YOUR ASSIGNMENT
Report every line of the material that contains the string "Upcoming".

INFORMATION SHOWN
--------------------------------------------------

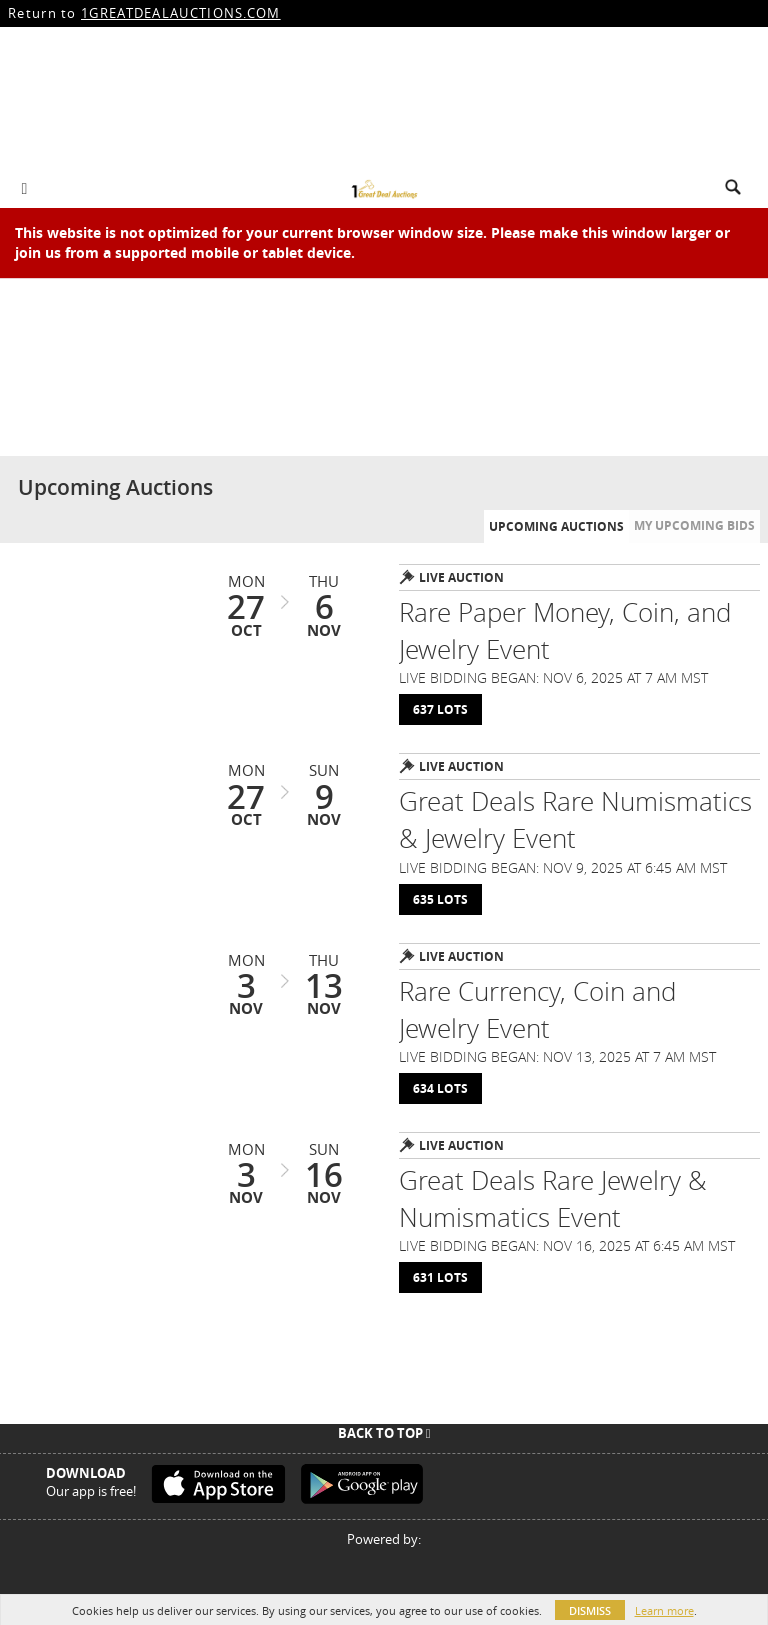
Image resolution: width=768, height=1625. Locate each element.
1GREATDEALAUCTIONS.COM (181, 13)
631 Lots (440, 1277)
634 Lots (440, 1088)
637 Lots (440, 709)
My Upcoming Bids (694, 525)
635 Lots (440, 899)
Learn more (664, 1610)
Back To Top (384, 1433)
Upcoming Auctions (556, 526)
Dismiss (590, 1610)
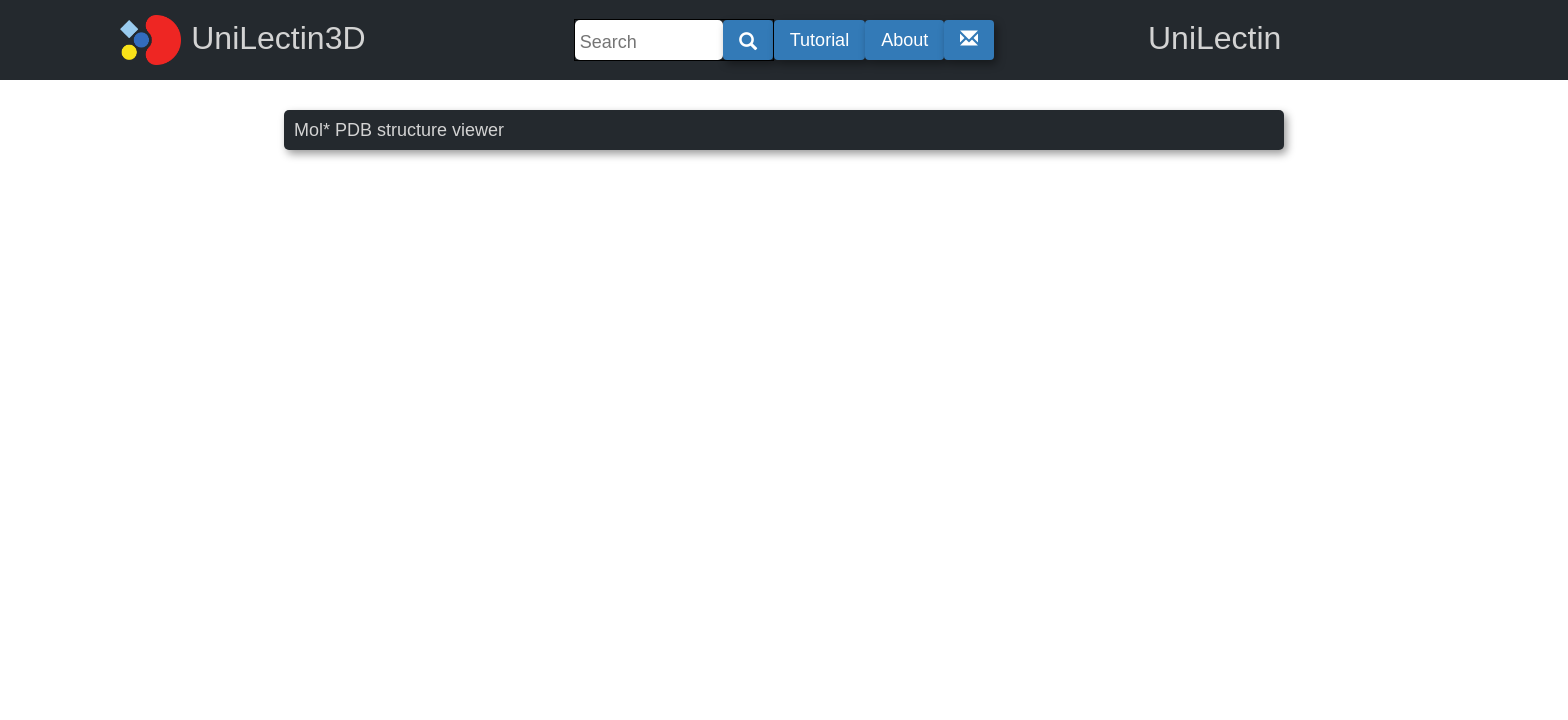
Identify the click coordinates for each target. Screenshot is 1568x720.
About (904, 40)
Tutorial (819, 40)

--------------------------------------------------

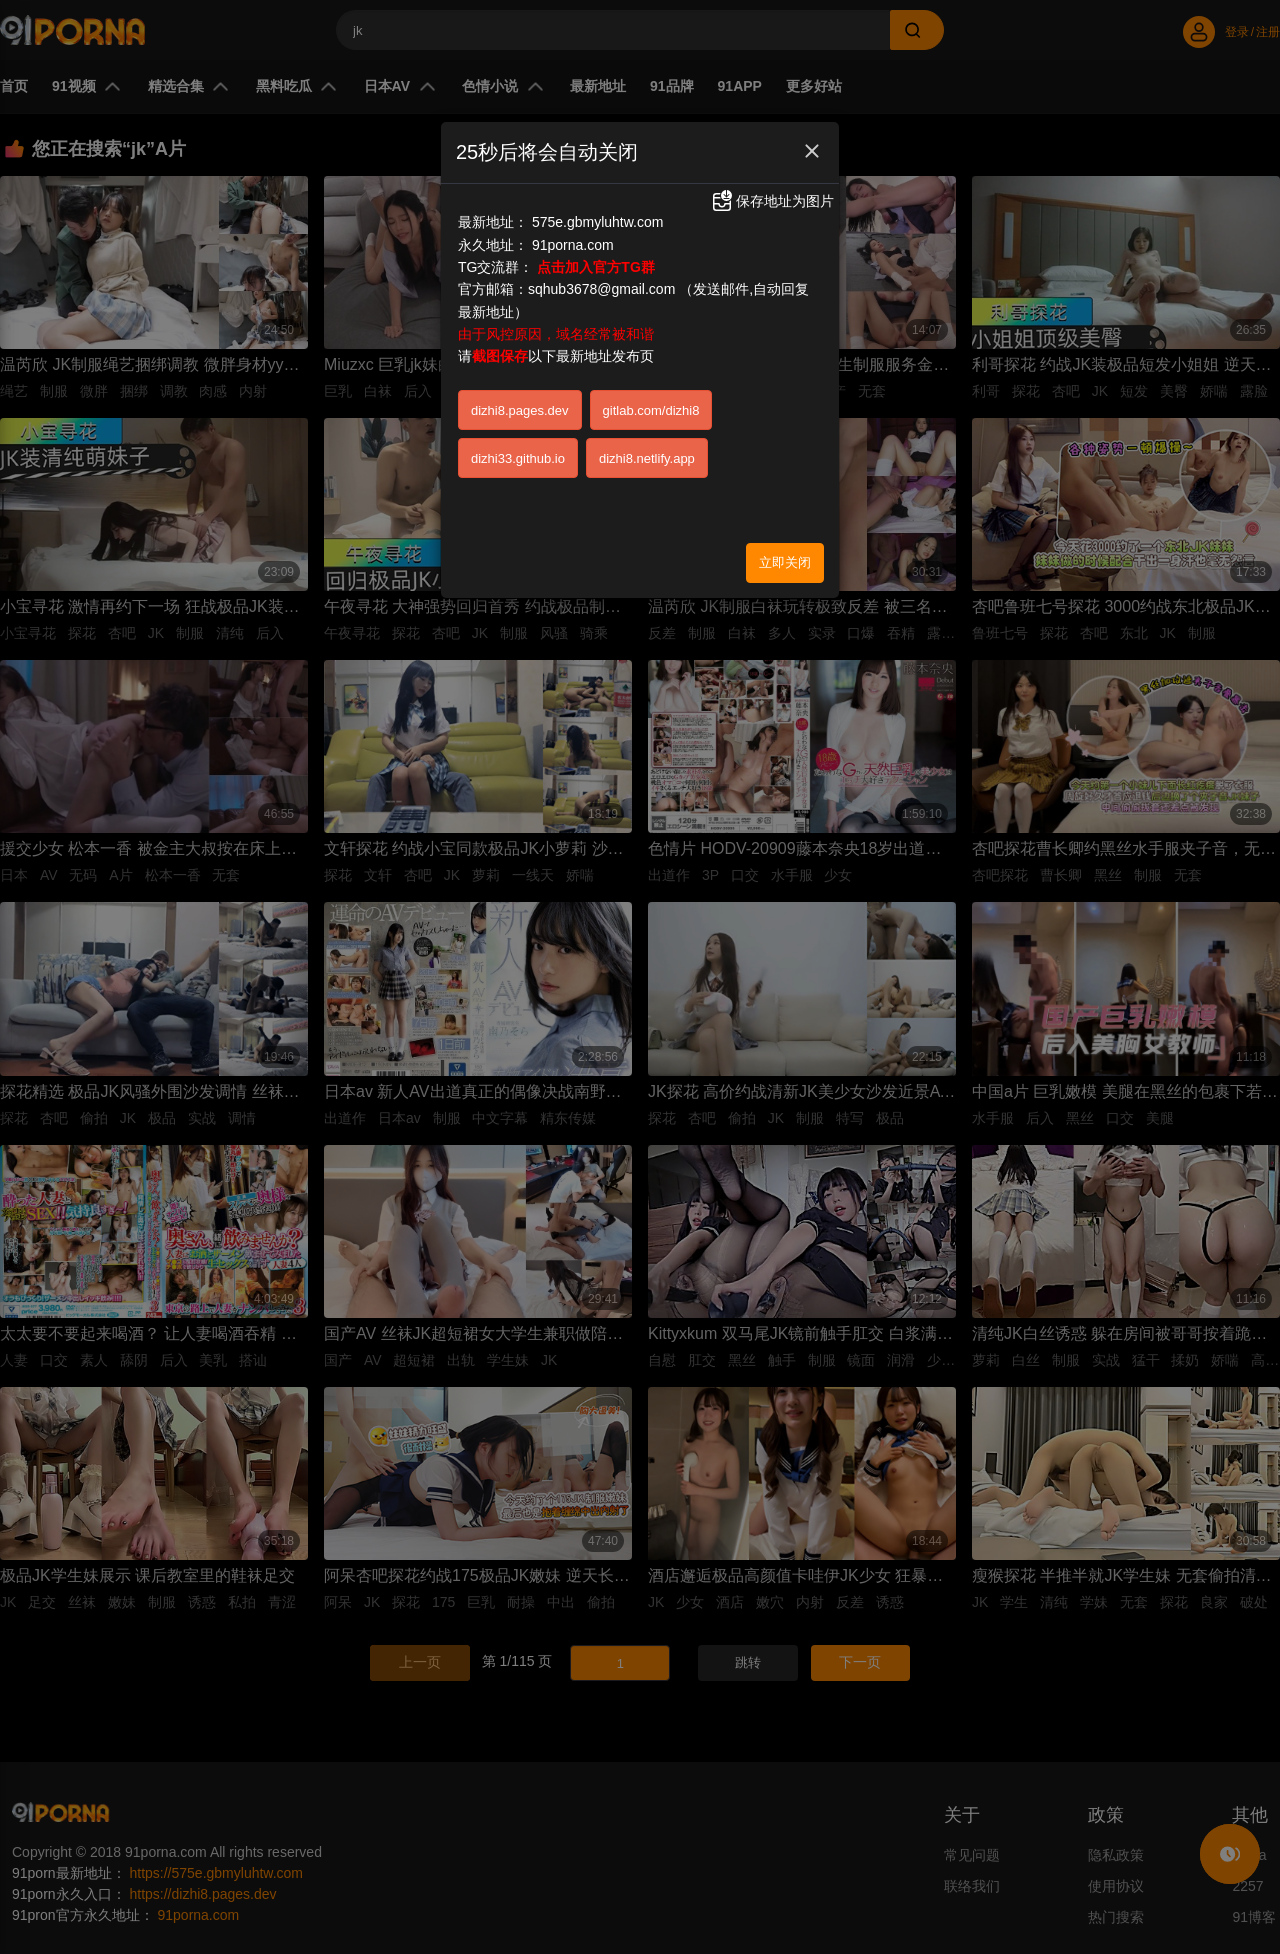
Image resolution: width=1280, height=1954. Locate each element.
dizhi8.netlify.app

--------------------------------------------------

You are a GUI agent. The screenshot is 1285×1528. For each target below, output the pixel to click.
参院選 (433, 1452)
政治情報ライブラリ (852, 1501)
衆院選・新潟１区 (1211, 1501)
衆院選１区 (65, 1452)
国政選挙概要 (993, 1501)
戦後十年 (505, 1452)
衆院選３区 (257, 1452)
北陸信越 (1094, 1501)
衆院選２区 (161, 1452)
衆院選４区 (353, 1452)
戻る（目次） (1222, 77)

--------------------------------------------------

SOLUTION
My Upcoming Bids (694, 525)
Upcoming Auctions (556, 526)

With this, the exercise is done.